Entre os principais pontos da reforma estão: flexibilização da jornada; fragmentação de férias; remuneração por produtividade; formação de banco de horas; e regulamentação nas modalidades de trabalho por home office (trabalho em casa) e intermitente, no qual os trabalhadores são pagos por período trabalhado. Além disso, o fim da chamada contribuição sindical. Segundo o deputado Rogério Marinho (PSDB-RN), relator da reforma trabalhista, o “imposto” movimenta R$ 3,6 bilhões por ano e alimenta a atual estrutura sindical do país, que tem mais de 16 mil sindicatos.
Ontem, Rodrigo Maia admitiu que tentou um acordo com o PT para votar o projeto em 3 de maio, mas não teve sucesso. Talvez isso explique a estranha atitude que tomou na votação de terça-feira, quando deixou que a deputada Luíza Erundina (Rede-SP), na presidência da sessão, desse inicio à votação da reforma trabalhista de forma tumultuada. Depois, ao reassumir o comando da Casa, Maia encerrou abruptamente a votação, derrotando o governo. O presidente da Câmara tem um acordo de bastidor com o PT desde a sua primeira eleição.
A derrota gerou estresse no governo, mas serviu para reagrupar a base e formar uma nova maioria, que ontem aprovou com folga a urgência. De tudo o que está em discussão, o que mais importa para as centrais sindicais é a manutenção da contribuição. Talvez o governo esteja interessado num acordo para manter a cobrança compulsória de um dia de salário de todos os trabalhadores em troca de apoio das centrais sindicais à aprovação da reforma da Previdência. O fim da contribuição sindical obrigatória faria os sindicatos viverem de acordo com a realidade de suas categorias.

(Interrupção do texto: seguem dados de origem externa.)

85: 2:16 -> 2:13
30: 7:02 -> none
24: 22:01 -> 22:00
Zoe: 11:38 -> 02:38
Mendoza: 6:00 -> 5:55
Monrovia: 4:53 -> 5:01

A votação da reforma trabalhista também serviria como um teste de força para aprovação da reforma da Previdência, logo a seguir. Esse é o cálculo que está sendo feito pelos articuladores do Palácio do Planalto, que já pressionam ministros e líderes para que garantam o apoio de suas respectivas bancadas, que sofrem pressões crescentes das corporações de funcionários públicos, que abominam a reforma da Previdência. A votação de ontem, porém, mostrou que o governo ainda tem capacidade de iniciativa política e maioria folgada na Câmara.

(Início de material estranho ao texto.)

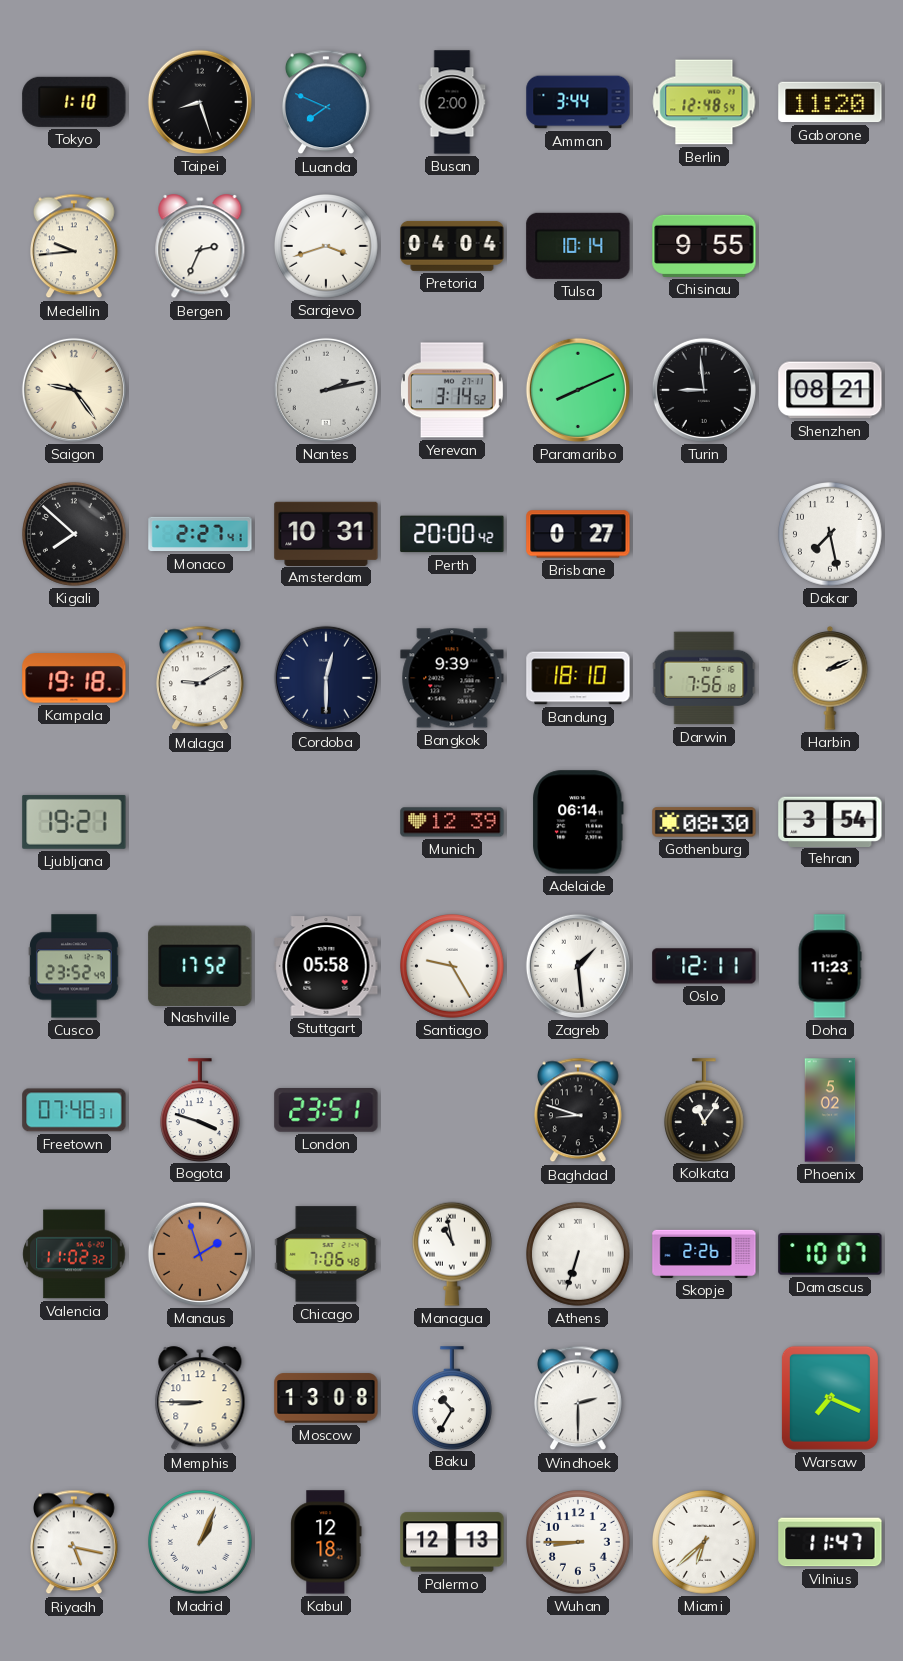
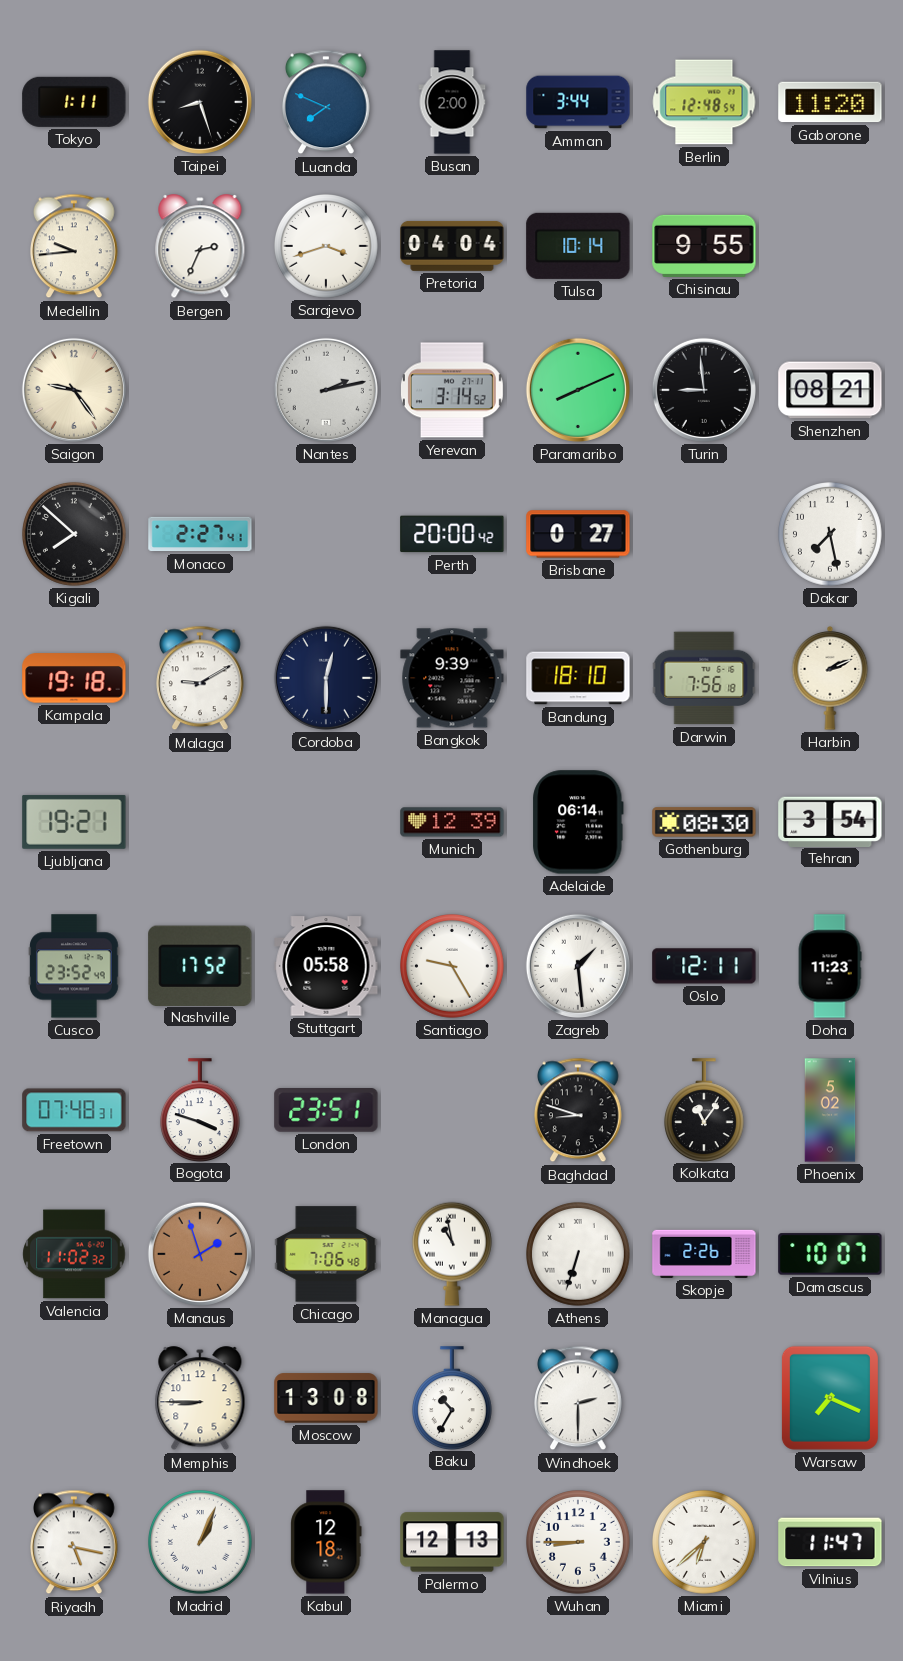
Tokyo: 1:10 -> 1:11
Amsterdam: 10:31 -> none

As negociações para aprovação da reforma da Previdência avançaram bastante nesta semana. Ontem, o relator da reforma, Arthur Maia (PPS-BA), apresentou seu parecer. Anunciou que proporá uma idade mínima progressiva para a aposentadoria de homens e mulheres. Começará em 53 anos para mulheres e 55 anos para os homens e será elevada gradativamente para 62 anos, no caso delas, e 65 anos para eles. A proposta original do governo previa uma idade mínima de aposentadoria de 65 anos para homens e mulheres. Essa regra seria aplicada para todos os homens com menos de 50 anos e para todas as mulheres com até 45 anos. Os demais entrariam em uma chamada regra de transição, que cobraria um pedágio em tempo de contribuição, para que as pessoas se aposentassem em uma idade intermediária entre a proposta do governo e a regra atual.
Protestos
Cresce no governo a preocupação com os protestos programados pelos petistas para 3 de maio em Curitiba, quando o ex-presidente Luiz Inácio Lula da Silva prestará depoimento ao juiz Sérgio Moro sobre o envolvimento na Lava-Jato. Um dos constrangimentos de Lula é a suspeita de que realmente seja proprietário do sítio de Atibaia (SP), o que ele nega categoricamente. O engenheiro civil Emyr Costa contou à Procuradoria-Geral da República (PGR), na delação premiada, que ajudou a elaborar um contrato falso para esconder que a Odebrecht havia executado a reforma da propriedade rural. O sítio está registrado em nome dos empresários Jonas Suassuna e Fernando Bittar, sócios do filho do ex-presidente Fábio Luís Lula da Silva. Segundo Costa, a Odebrecht gastou R$ 700 mil em dinheiro vivo com a obra.
Costa usava o dinheiro para pagar, semanalmente, engenheiros e operários e comprar materiais de construção para reforma do sítio. O engenheiro auxiliou o advogado Roberto Teixeira — amigo do ex-presidente — e o ex-dirigente da Odebrecht Alexandrino Alencar a redigir um contrato falso para maquiar o envolvimento da construtora na reforma do sítio. Outra dor de cabeça é a suposta delação premiada do ex-ministro da Fazenda Antônio Palocci, que já estaria em curso. Caso seja confirmada, a situação de Lula e da ex-presidente Dilma Rousseff ficará mais complicada, pois Palocci operou o caixa dois das campanhas dos dois, movimentando mais de R$ 130 milhões, segundo Marcelo Odebrecht.